The number of capacity traders in the overall market declined from 430 a year ago to just above 400. However, the number of deals increased year/year, and the deals became larger and longer in 2015 as compared to 2014, Capacity Center said. This combined to create a significant increase in the total capacity traded.

"Against this backdrop, it is also notable that EIA [Energy Information Administration] statistics show daily production of gas reaching approximately 70 Bcf/d and that Capacity Center statistics indicate just under 50% of this volume was flowing through the 34.36 Bcf/d of daily equivalent secondary market capacity during the first eight months of 2015," the firm said. "This is more than 300% higher than the amount of daily equivalent reported in 2009 (10.9 Bcf/d).

"Continuing the trend we observed last year, longer-term deals are becoming more prevalent in the market. While total daily equivalent traded through Aug. 31, increased from 26 Bcf/d to 34 Bcf/d, the quantity of total transacted (regardless of term) increased from 14,721 Bcf to 20,236 Bcf. In addition, the number of deals done between Jan. 1 and Aug. 31 increased from 28,666 to 31,056."

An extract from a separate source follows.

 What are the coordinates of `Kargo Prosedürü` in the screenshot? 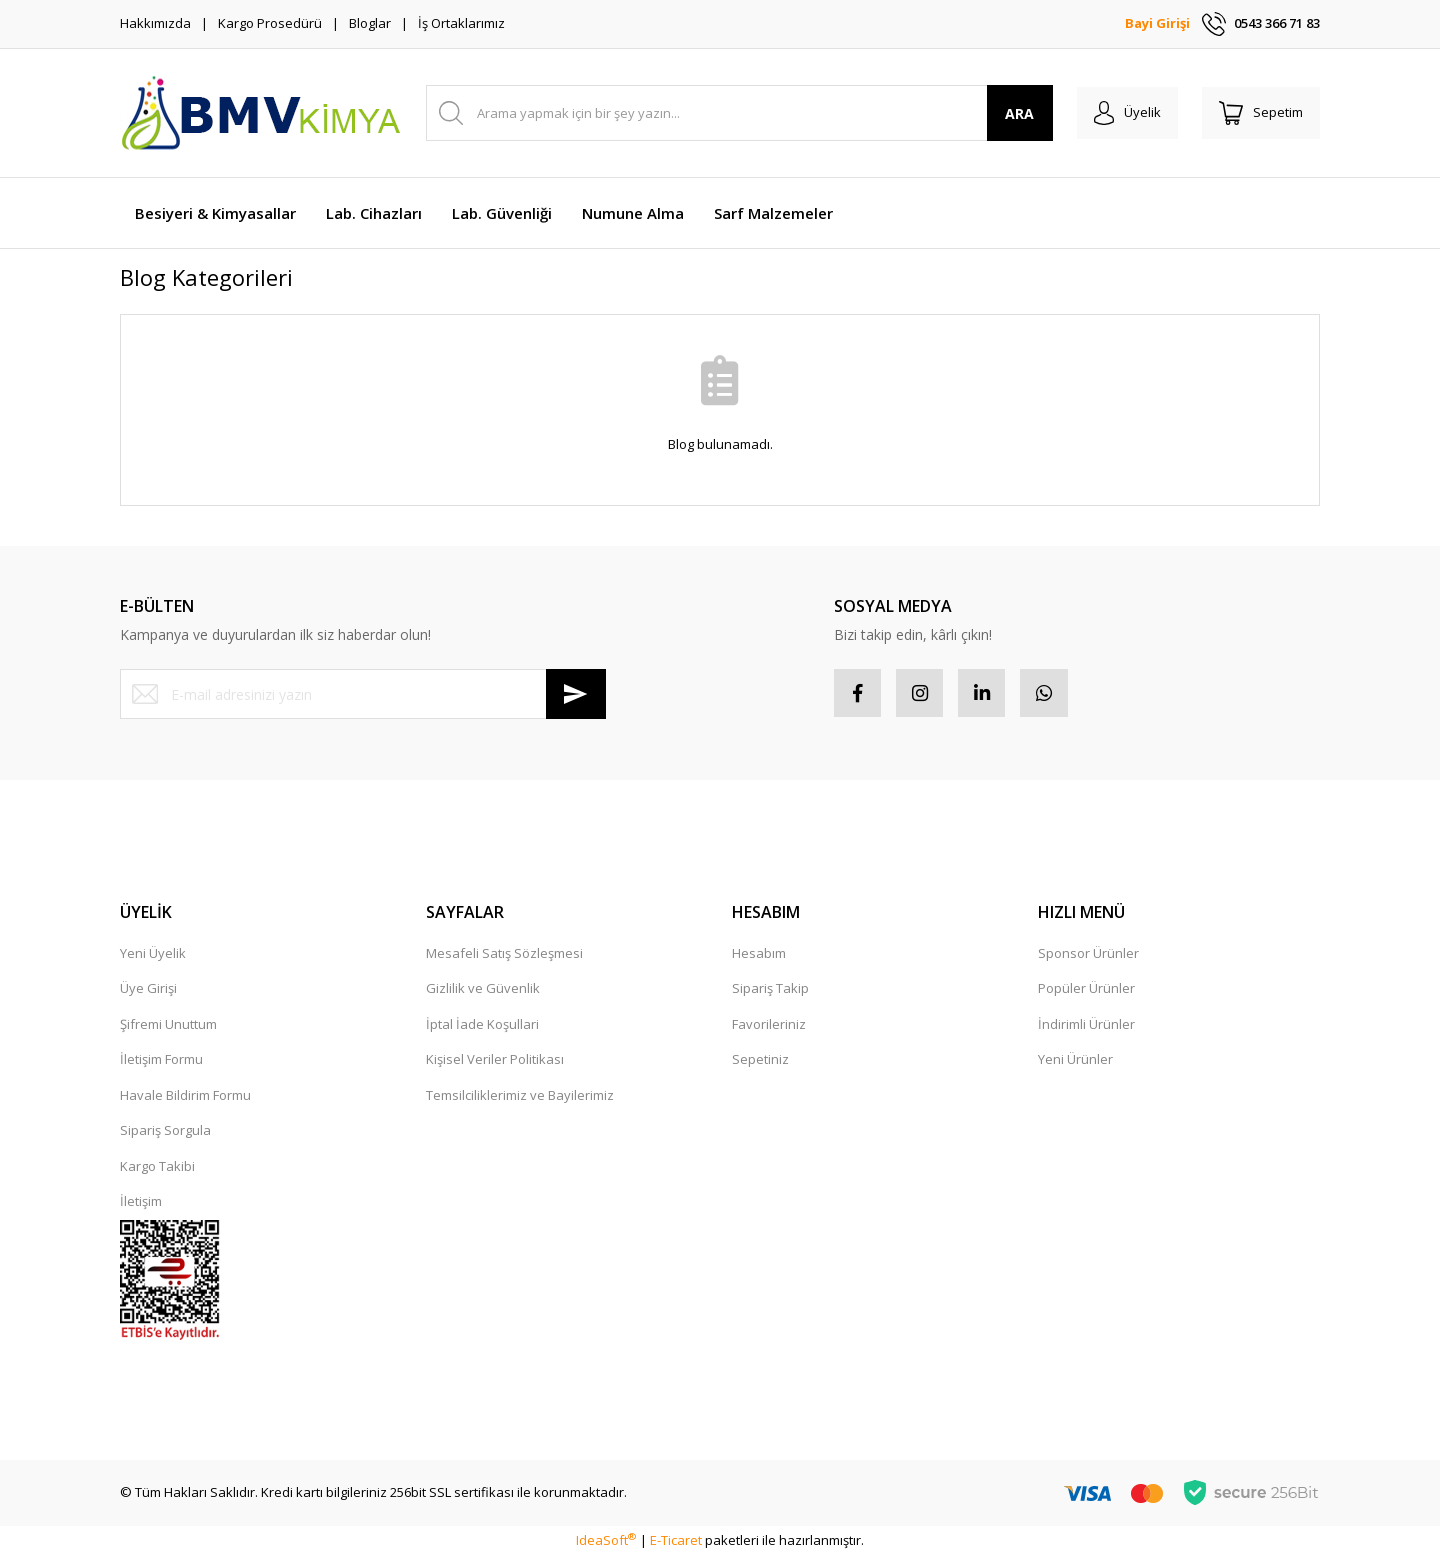 It's located at (270, 23).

The capacity trading market continued a trend toward greater concentration, Capacity Center said. "Concentration in both the top 20 and the top five increased markedly, with the top 20 accounting for 72% of all daily equivalent capacity traded and the top five representing 74% of the capacity traded by the top 20."

Like last year's survey (see Daily GPIDec. 10, 2014), this year's revealed that the most active pipeline markets for capacity trading were those serving the Northeast producing region as well as those in the "very mature and active competitive retail markets," Capacity Center said. The top five in the pipeline ranking are:

  • Transcontinental Gas Pipe Line Co. (Transco) at more than 3.3 Bcf/d and nearly 2.5 Tcf total traded, up from 2.4 Bcf/d and 1.7 Tcf total traded in 2014;
  • Texas Eastern Transmission with 2.28 Bcf/d and 2.37 Tcf total traded, up from 1.9 Bcf/d and over 2.07 Tcf total traded in 2014;
  • ANR Pipeline with 2.04 Bcf/d and 0.8 Tcf total traded, up from 0.95 Bcf/d and 0.39 Tcf total traded in 2014;
  • Columbia Gas Transmission at 2.0 Bcf/d and 0.9 Tcf total traded, essentially even with 2014 at 2.03 Bcf/d and 0.9 Tcf total traded;
  • Rockies Express Pipeline -- which moved up dramatically as the shippers on its East-to-West reversal for the most part traded their capacity to asset managers -- 1.8 Bcf/d and 0.89 Tcf total traded, up from 0.16 Bcf/d and 0.12 Tcf total traded in 2014.

The survey considered Capacity Center's database of transportation capacity release deals done on every pipeline from Jan. 1 through Aug. 31. Ranking data excluded volumes done due to acquisitions and between related affiliates.